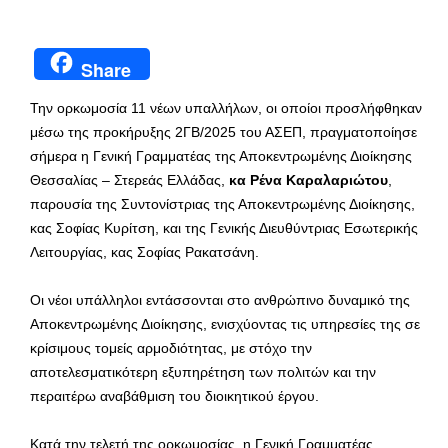
Share
Την ορκωμοσία 11 νέων υπαλλήλων, οι οποίοι προσλήφθηκαν
μέσω της προκήρυξης 2ΓΒ/2025 του ΑΣΕΠ, πραγματοποίησε
σήμερα η Γενική Γραμματέας της Αποκεντρωμένης Διοίκησης
Θεσσαλίας – Στερεάς Ελλάδας,
κα Ρένα Καραλαριώτου
,
παρουσία της Συντονίστριας της Αποκεντρωμένης Διοίκησης,
κας Σοφίας Κυρίτση, και της Γενικής Διευθύντριας Εσωτερικής
Λειτουργίας, κας Σοφίας Ρακατσάνη.
Οι νέοι υπάλληλοι εντάσσονται στο ανθρώπινο δυναμικό της
Αποκεντρωμένης Διοίκησης, ενισχύοντας τις υπηρεσίες της σε
κρίσιμους τομείς αρμοδιότητας, με στόχο την
αποτελεσματικότερη εξυπηρέτηση των πολιτών και την
περαιτέρω αναβάθμιση του διοικητικού έργου.
Κατά την τελετή της ορκωμοσίας, η Γενική Γραμματέας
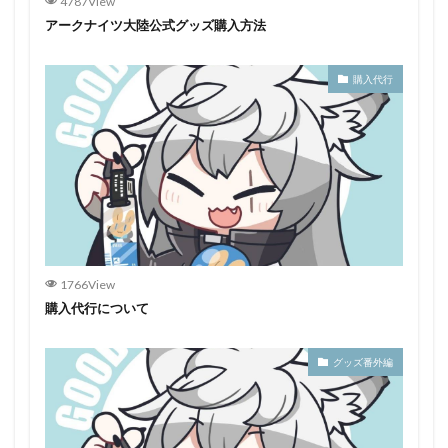
4787View
アークナイツ大陸公式グッズ購入方法
購入代行
1766View
購入代行について
グッズ番外編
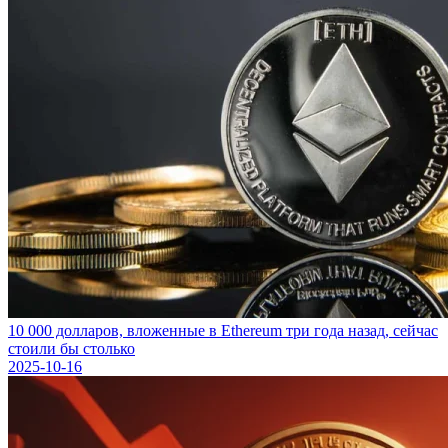
10 000 долларов, вложенные в Ethereum три года назад, сейчас
стоили бы столько
2025-10-16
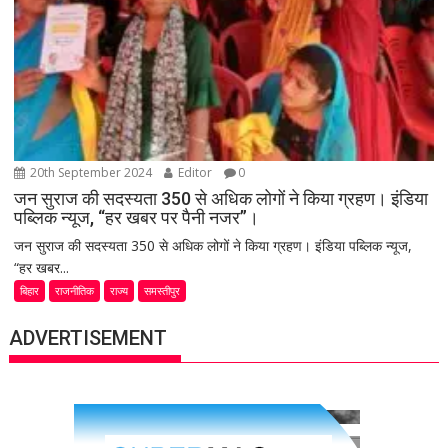
20th September 2024
Editor
0
जन सुराज की सदस्यता 350 से अधिक लोगों ने किया ग्रहण। इंडिया
पब्लिक न्यूज, “हर खबर पर पैनी नजर”।
जन सुराज की सदस्यता 350 से अधिक लोगों ने किया ग्रहण। इंडिया पब्लिक न्यूज,
“हर खबर...
बिहार
राजनीतिक
राज्य
समस्तीपुर
ADVERTISEMENT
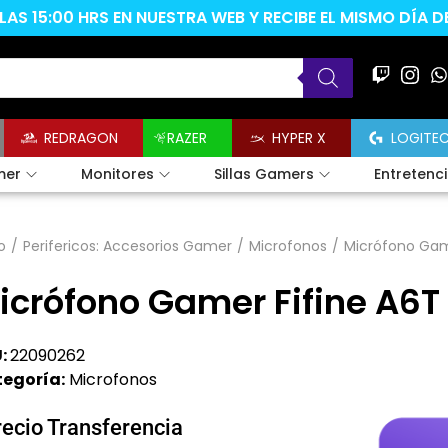
AS 15:00 HRS EN NUESTRA WEB Y RECIBE EL MISMO DÍA 
REDRAGON
RAZER
HYPER X
LOGITE
mer
Monitores
Sillas Gamers
Entretenc
o
/
Perifericos: Accesorios Gamer
/
Microfonos
/
Micrófono Gam
icrófono Gamer Fifine A6T
:
22090262
egoría:
Microfonos
recio Transferencia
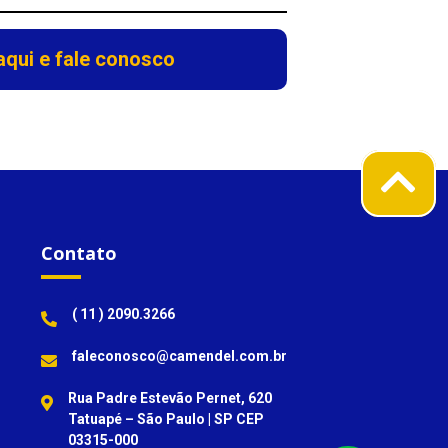
aqui e fale conosco
Contato
( 11 ) 2090.3266
faleconosco@camendel.com.br
Rua Padre Estevão Pernet, 620
Tatuapé – São Paulo | SP CEP
03315-000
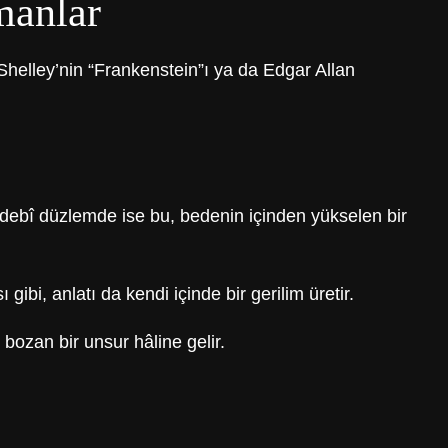
manlar
Shelley’nin “Frankenstein”ı ya da Edgar Allan
 Edebî düzlemde ise bu, bedenin içinden yükselen bir
ibi, anlatı da kendi içinde bir gerilim üretir.
bozan bir unsur hâline gelir.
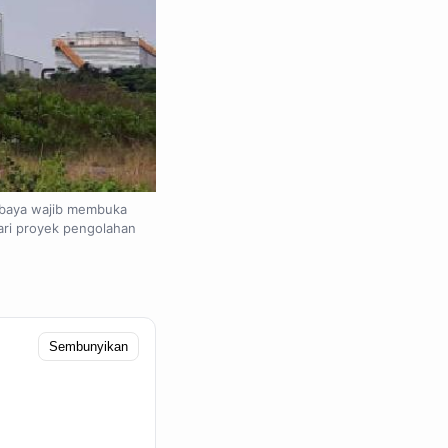
abaya wajib membuka
ari proyek pengolahan
Sembunyikan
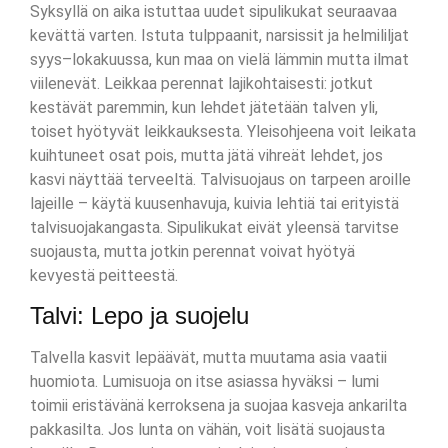
Syksyllä on aika istuttaa uudet sipulikukat seuraavaa
kevättä varten. Istuta tulppaanit, narsissit ja helmililjat
syys–lokakuussa, kun maa on vielä lämmin mutta ilmat
viilenevät. Leikkaa perennat lajikohtaisesti: jotkut
kestävät paremmin, kun lehdet jätetään talven yli,
toiset hyötyvät leikkauksesta. Yleisohjeena voit leikata
kuihtuneet osat pois, mutta jätä vihreät lehdet, jos
kasvi näyttää terveeltä. Talvisuojaus on tarpeen aroille
lajeille – käytä kuusenhavuja, kuivia lehtiä tai erityistä
talvisuojakangasta. Sipulikukat eivät yleensä tarvitse
suojausta, mutta jotkin perennat voivat hyötyä
kevyestä peitteestä.
Talvi: Lepo ja suojelu
Talvella kasvit lepäävät, mutta muutama asia vaatii
huomiota. Lumisuoja on itse asiassa hyväksi – lumi
toimii eristävänä kerroksena ja suojaa kasveja ankarilta
pakkasilta. Jos lunta on vähän, voit lisätä suojausta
* * * * * * * * *
# Task brief:
Where a picture appears in the listing above, skip it and set down all the rest exactly.

# Reply:
Share
Την ορκωμοσία 11 νέων υπαλλήλων, οι οποίοι προσλήφθηκαν
μέσω της προκήρυξης 2ΓΒ/2025 του ΑΣΕΠ, πραγματοποίησε
σήμερα η Γενική Γραμματέας της Αποκεντρωμένης Διοίκησης
Θεσσαλίας – Στερεάς Ελλάδας,
κα Ρένα Καραλαριώτου
,
παρουσία της Συντονίστριας της Αποκεντρωμένης Διοίκησης,
κας Σοφίας Κυρίτση, και της Γενικής Διευθύντριας Εσωτερικής
Λειτουργίας, κας Σοφίας Ρακατσάνη.
Οι νέοι υπάλληλοι εντάσσονται στο ανθρώπινο δυναμικό της
Αποκεντρωμένης Διοίκησης, ενισχύοντας τις υπηρεσίες της σε
κρίσιμους τομείς αρμοδιότητας, με στόχο την
αποτελεσματικότερη εξυπηρέτηση των πολιτών και την
περαιτέρω αναβάθμιση του διοικητικού έργου.
Κατά την τελετή της ορκωμοσίας, η Γενική Γραμματέας
4787View
アークナイツ大陸公式グッズ購入方法
購入代行
1766View
購入代行について
グッズ番外編
10 000 долларов, вложенные в Ethereum три года назад, сейчас
стоили бы столько
2025-10-16
20th September 2024
Editor
0
जन सुराज की सदस्यता 350 से अधिक लोगों ने किया ग्रहण। इंडिया
पब्लिक न्यूज, “हर खबर पर पैनी नजर”।
जन सुराज की सदस्यता 350 से अधिक लोगों ने किया ग्रहण। इंडिया पब्लिक न्यूज,
“हर खबर...
बिहार
राजनीतिक
राज्य
समस्तीपुर
ADVERTISEMENT
AS 15:00 HRS EN NUESTRA WEB Y RECIBE EL MISMO DÍA 
REDRAGON
RAZER
HYPER X
LOGITE
mer
Monitores
Sillas Gamers
Entretenc
o
/
Perifericos: Accesorios Gamer
/
Microfonos
/
Micrófono Gam
icrófono Gamer Fifine A6T
:
22090262
egoría:
Microfonos
recio Transferencia
aqui e fale conosco
Contato
( 11 ) 2090.3266
faleconosco@camendel.com.br
Rua Padre Estevão Pernet, 620
Tatuapé – São Paulo | SP CEP
03315-000
manlar
Shelley’nin “Frankenstein”ı ya da Edgar Allan
 Edebî düzlemde ise bu, bedenin içinden yükselen bir
ibi, anlatı da kendi içinde bir gerilim üretir.
bozan bir unsur hâline gelir.
abaya wajib membuka
ari proyek pengolahan
Sembunyikan
Syksyllä on aika istuttaa uudet sipulikukat seuraavaa
kevättä varten. Istuta tulppaanit, narsissit ja helmililjat
syys–lokakuussa, kun maa on vielä lämmin mutta ilmat
viilenevät. Leikkaa perennat lajikohtaisesti: jotkut
kestävät paremmin, kun lehdet jätetään talven yli,
toiset hyötyvät leikkauksesta. Yleisohjeena voit leikata
kuihtuneet osat pois, mutta jätä vihreät lehdet, jos
kasvi näyttää terveeltä. Talvisuojaus on tarpeen aroille
lajeille – käytä kuusenhavuja, kuivia lehtiä tai erityistä
talvisuojakangasta. Sipulikukat eivät yleensä tarvitse
suojausta, mutta jotkin perennat voivat hyötyä
kevyestä peitteestä.
Talvi: Lepo ja suojelu
Talvella kasvit lepäävät, mutta muutama asia vaatii
huomiota. Lumisuoja on itse asiassa hyväksi – lumi
toimii eristävänä kerroksena ja suojaa kasveja ankarilta
pakkasilta. Jos lunta on vähän, voit lisätä suojausta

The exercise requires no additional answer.